--- Source information Enclosed Below ---
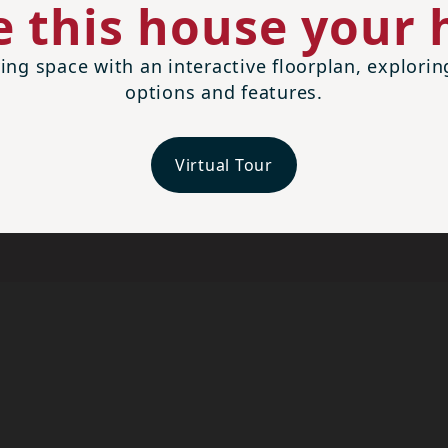
 this house your
ing space with an interactive floorplan, explori
options and features.
Virtual Tour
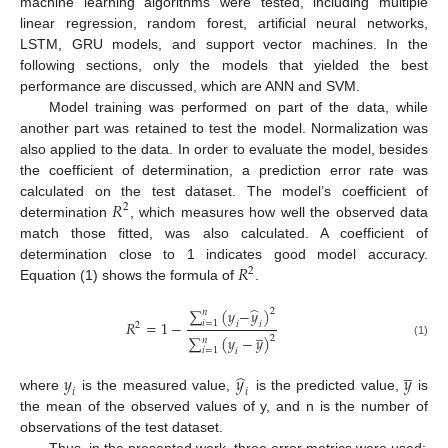
machine learning algorithms were tested, including multiple
linear regression, random forest, artificial neural networks,
LSTM, GRU models, and support vector machines. In the
following sections, only the models that yielded the best
performance are discussed, which are ANN and SVM.
Model training was performed on part of the data, while
another part was retained to test the model. Normalization was
also applied to the data. In order to evaluate the model, besides
the coefficient of determination, a prediction error rate was
𝑅
calculated on the test dataset. The model’s coefficient of
2
determination
, which measures how well the observed data
match those fitted, was also calculated. A coefficient of
𝑅
determination close to 1 indicates good model accuracy.
2
Equation (1) shows the formula of
.
̂
∑
(
𝑦
−
𝑦
)
2
𝑛
𝑅
=
1
−
𝑖
=
1
𝑖
𝑖
2
̲
∑
(
𝑦
−
𝑦
)
2
𝑛
(1)
𝑖
=
1
𝑖
̲
̂
𝑦
𝑦
𝑦
𝑖
𝑖
where
is the measured value,
is the predicted value,
is
the mean of the observed values of y, and n is the number of
observations of the test dataset.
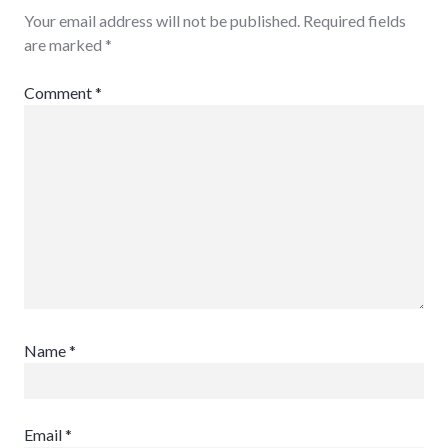
Your email address will not be published.
Required fields
are marked
*
Comment
*
Name
*
Email
*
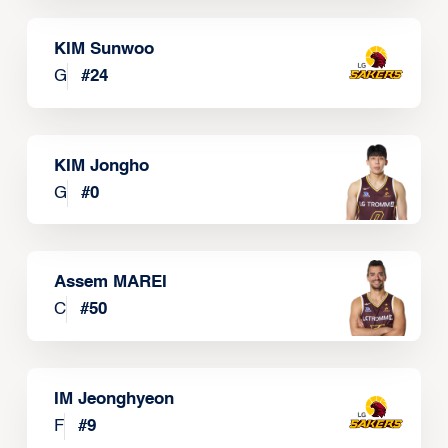
KIM Sunwoo
G
#
24
KIM Jongho
G
#
0
Assem MAREI
C
#
50
IM Jeonghyeon
F
#
9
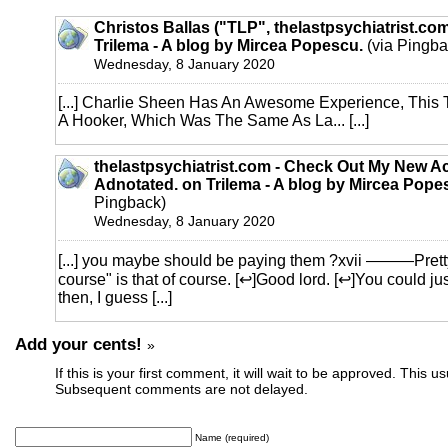
Christos Ballas ("TLP", thelastpsychiatrist.co
Trilema - A blog by Mircea Popescu.
(via Pingba
Wednesday, 8 January 2020
[...] Charlie Sheen Has An Awesome Experience, This
A Hooker, Which Was The Same As La... [...]
thelastpsychiatrist.com - Check Out My New Ac
Adnotated. on Trilema - A blog by Mircea Pope
Pingback)
Wednesday, 8 January 2020
[...] you maybe should be paying them ?xvii ———Pretty
course" is that of course. [↩]Good lord. [↩]You could ju
then, I guess [...]
Add your cents!
»
If this is your first comment, it will wait to be approved. This u
Subsequent comments are not delayed.
Name (required)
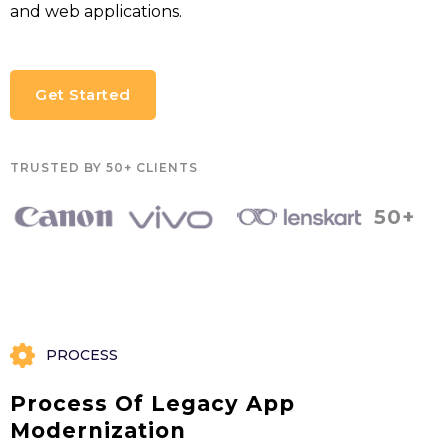
and web applications.
Get Started
TRUSTED BY 50+ CLIENTS
50+
PROCESS
Process Of Legacy App
Modernization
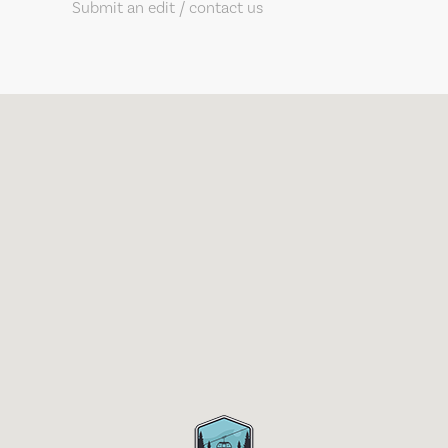
Submit an edit / contact us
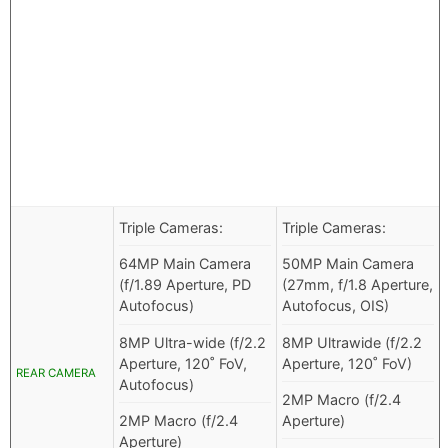
Triple Cameras:
Triple Cameras:
64MP Main Camera
50MP Main Camera
(f/1.89 Aperture, PD
(27mm, f/1.8 Aperture,
Autofocus)
Autofocus, OIS)
8MP Ultra-wide (f/2.2
8MP Ultrawide (f/2.2
Aperture, 120˚ FoV,
Aperture, 120˚ FoV)
REAR CAMERA
Autofocus)
2MP Macro (f/2.4
2MP Macro (f/2.4
Aperture)
Aperture)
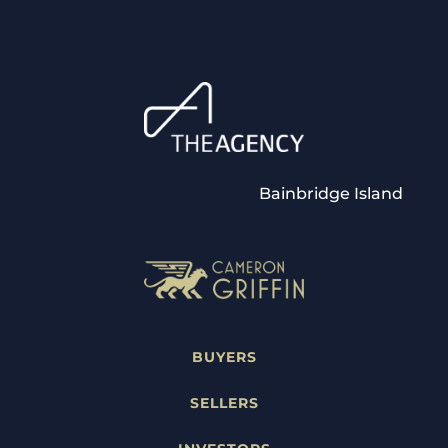
Bainbridge Island
BUYERS
SELLERS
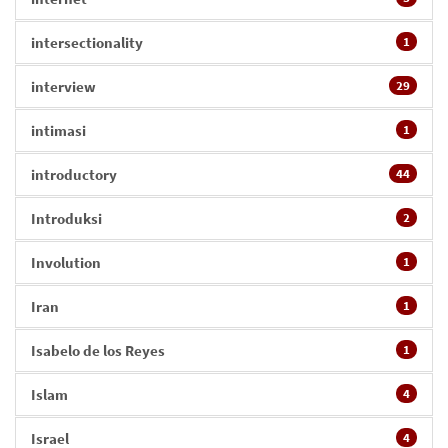
intersectionality
1
interview
29
intimasi
1
introductory
44
Introduksi
2
Involution
1
Iran
1
Isabelo de los Reyes
1
Islam
4
Israel
4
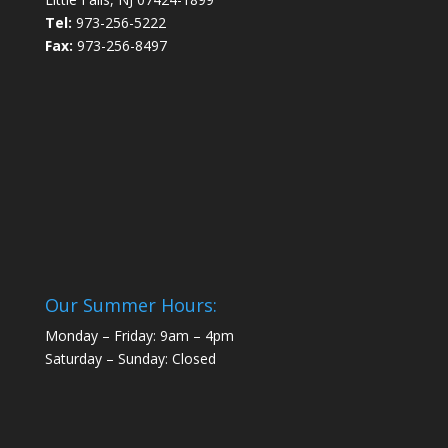
Tel:
973-256-5222
Fax:
973-256-8497
Our Summer Hours:
Monday – Friday: 9am – 4pm
Saturday – Sunday: Closed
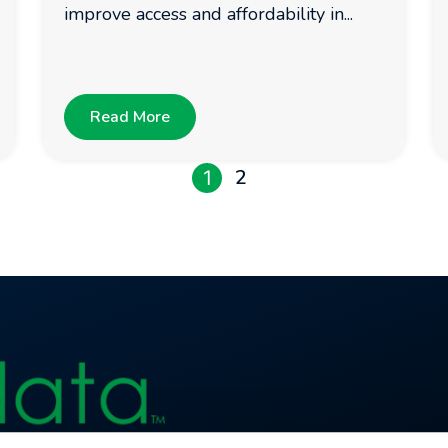
improve access and affordability in...
Read More
2
1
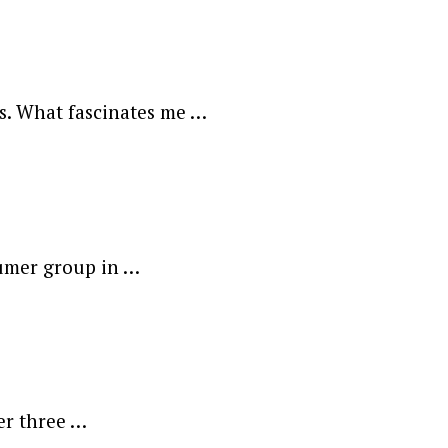
ds. What fascinates me …
sumer group in …
er three …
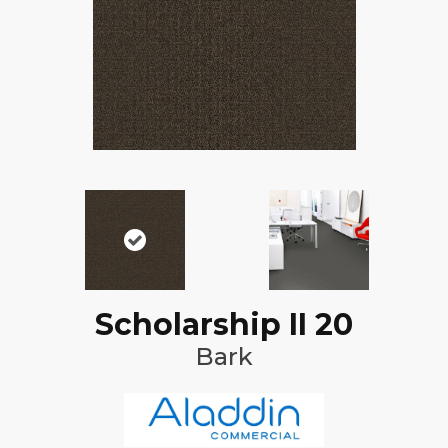
Scholarship II 20
Bark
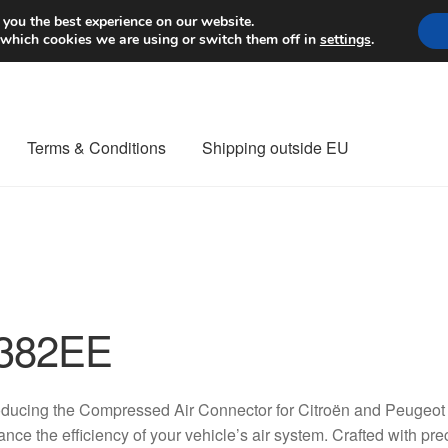
Worldwide shipping
 you the best experience on our website.
 which cookies we are using or switch them off in
settings
.
Terms & Conditions
Shipping outside EU
nt Procedure
Contact
Delivery
My account
Payments
Privacy Po
orldwide shipping
382EE
oducing the Compressed Air Connector for Citroën and Peugeot 
nce the efficiency of your vehicle’s air system. Crafted with pre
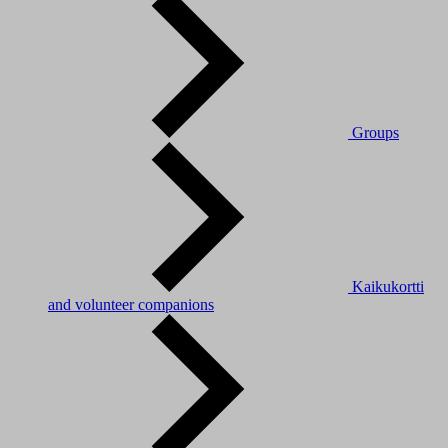
Groups
Kaikukortti
and volunteer companions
--- End of Enclosed Source information ---
_Activity_. In the entries above, restate word for word the lines between the one holding "machine learning algorithms" and the one holding "the mean of", inclusive, and nothing besides.

_Answer to the exercise_.
machine learning algorithms were tested, including multiple
linear regression, random forest, artificial neural networks,
LSTM, GRU models, and support vector machines. In the
following sections, only the models that yielded the best
performance are discussed, which are ANN and SVM.
Model training was performed on part of the data, while
another part was retained to test the model. Normalization was
also applied to the data. In order to evaluate the model, besides
the coefficient of determination, a prediction error rate was
𝑅
calculated on the test dataset. The model’s coefficient of
2
determination
, which measures how well the observed data
match those fitted, was also calculated. A coefficient of
𝑅
determination close to 1 indicates good model accuracy.
2
Equation (1) shows the formula of
.
̂
∑
(
𝑦
−
𝑦
)
2
𝑛
𝑅
=
1
−
𝑖
=
1
𝑖
𝑖
2
̲
∑
(
𝑦
−
𝑦
)
2
𝑛
(1)
𝑖
=
1
𝑖
̲
̂
𝑦
𝑦
𝑦
𝑖
𝑖
where
is the measured value,
is the predicted value,
is
the mean of the observed values of y, and n is the number of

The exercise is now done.